Scan the records below for the line containing "plebiscito religioso. Pero" and the line containing "parte muy amplia". Copy both, plus every line between, exactly.

*** Opening Records for this task ***

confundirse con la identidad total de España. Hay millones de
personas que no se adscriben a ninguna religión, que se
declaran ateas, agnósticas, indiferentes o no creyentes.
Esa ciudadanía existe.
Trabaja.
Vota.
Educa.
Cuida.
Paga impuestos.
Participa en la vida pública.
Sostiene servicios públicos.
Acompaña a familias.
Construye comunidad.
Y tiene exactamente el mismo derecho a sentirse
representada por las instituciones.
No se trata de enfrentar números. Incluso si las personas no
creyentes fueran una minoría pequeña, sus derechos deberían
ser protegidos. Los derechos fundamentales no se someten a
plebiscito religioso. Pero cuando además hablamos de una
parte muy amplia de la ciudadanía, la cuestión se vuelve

*** Closing Records for this task ***
*** Opening Records for this task ***

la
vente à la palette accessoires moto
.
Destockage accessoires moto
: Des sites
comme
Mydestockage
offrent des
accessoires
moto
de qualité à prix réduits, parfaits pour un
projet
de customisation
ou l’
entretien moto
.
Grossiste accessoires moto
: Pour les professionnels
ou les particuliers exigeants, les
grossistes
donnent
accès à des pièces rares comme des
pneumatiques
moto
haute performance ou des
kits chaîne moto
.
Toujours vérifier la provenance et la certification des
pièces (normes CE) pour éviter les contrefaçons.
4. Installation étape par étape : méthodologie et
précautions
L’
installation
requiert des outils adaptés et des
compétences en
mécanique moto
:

*** Closing Records for this task ***

*Output below*:
plebiscito religioso. Pero cuando además hablamos de una
parte muy amplia de la ciudadanía, la cuestión se vuelve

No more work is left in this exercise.